But the cool thing is, as Yang Lu shows here, you can build that network right now by doing exactly the same as our previous lesson, but your custom head is one that spits out a single number which is how much to rotate by, and your dataset has a dependent variable which is how much did you rotate by.

So you suddenly realize with this idea of a backbone plus a custom head, you can do almost anything you can think about. So today we're going to look at the same idea and say, okay, how does that apply to NLP? And then in the next lesson, we're going to go further and say, well, if NLP and computer vision kind of let you do the same basic ideas, how do we combine them two?

And we're going to learn about a model that can actually learn to find word structures from images, or images from word structures, or images from images. And that will form the basis, if you wanted to go further, of doing things like going from an image to a sentence, it's called image captioning, or going from a sentence to an image, which will start to do a phrased image.

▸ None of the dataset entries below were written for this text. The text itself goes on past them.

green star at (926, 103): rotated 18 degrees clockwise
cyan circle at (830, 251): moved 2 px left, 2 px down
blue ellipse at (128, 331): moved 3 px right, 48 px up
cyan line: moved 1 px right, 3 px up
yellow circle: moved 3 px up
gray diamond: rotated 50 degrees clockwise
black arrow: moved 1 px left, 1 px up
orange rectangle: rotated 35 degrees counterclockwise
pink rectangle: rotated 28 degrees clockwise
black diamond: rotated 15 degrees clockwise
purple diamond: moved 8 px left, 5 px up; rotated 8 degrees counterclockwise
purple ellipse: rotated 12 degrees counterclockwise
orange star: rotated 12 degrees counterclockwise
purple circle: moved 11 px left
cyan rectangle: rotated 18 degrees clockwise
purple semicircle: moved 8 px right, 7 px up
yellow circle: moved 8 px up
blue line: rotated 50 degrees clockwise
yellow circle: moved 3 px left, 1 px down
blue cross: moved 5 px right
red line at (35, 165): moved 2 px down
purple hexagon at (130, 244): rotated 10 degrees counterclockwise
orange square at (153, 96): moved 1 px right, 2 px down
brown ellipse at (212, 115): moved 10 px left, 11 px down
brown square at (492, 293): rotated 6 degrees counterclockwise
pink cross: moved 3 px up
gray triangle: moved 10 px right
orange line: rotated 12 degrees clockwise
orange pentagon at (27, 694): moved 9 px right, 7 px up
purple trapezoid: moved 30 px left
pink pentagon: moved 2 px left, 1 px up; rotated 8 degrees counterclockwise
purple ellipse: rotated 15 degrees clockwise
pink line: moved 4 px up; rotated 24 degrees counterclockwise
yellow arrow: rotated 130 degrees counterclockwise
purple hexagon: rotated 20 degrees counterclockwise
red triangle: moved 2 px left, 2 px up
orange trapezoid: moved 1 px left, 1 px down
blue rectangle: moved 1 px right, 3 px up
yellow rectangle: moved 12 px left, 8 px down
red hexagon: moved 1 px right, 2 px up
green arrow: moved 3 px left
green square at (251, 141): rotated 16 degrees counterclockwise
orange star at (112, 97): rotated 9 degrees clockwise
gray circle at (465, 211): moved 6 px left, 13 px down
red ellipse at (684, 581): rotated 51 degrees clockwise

And so from there, we're going to go deeper then into computer vision to think about what other kinds of things we can do with this idea of a pre-trained network plus a custom head. And so we'll look at various kinds of image enhancement, like increasing the resolution of a low-res photo to guess what was missing, or adding artistic filters on top of photos, or changing photos of forces into photos of zebras and stuff like that.

And then finally, that's going to bring us all the way back to bounding boxes again. And so to get there, we're going to first of all learn about segmentation, which is not just figuring out where a bounding box is, but figuring out what every single pixel in an image is part of.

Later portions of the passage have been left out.